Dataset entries
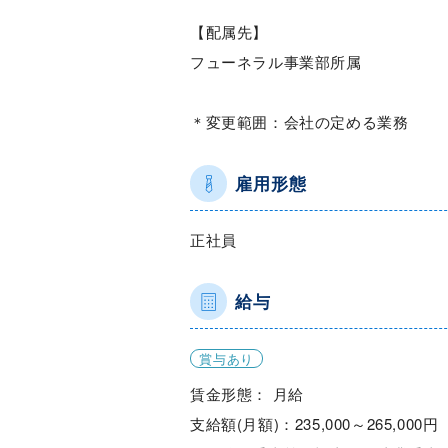
【配属先】
フューネラル事業部所属
＊変更範囲：会社の定める業務
雇用形態
正社員
給与
賞与あり
賃金形態： 月給
支給額(月額)：235,000～265,000円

YOUR TASK: Omitting the pictures, copy each record above exactly as it stands.

ANSWER TO THIS TASK:
【配属先】
フューネラル事業部所属
＊変更範囲：会社の定める業務
雇用形態
正社員
給与
賞与あり
賃金形態： 月給
支給額(月額)：235,000～265,000円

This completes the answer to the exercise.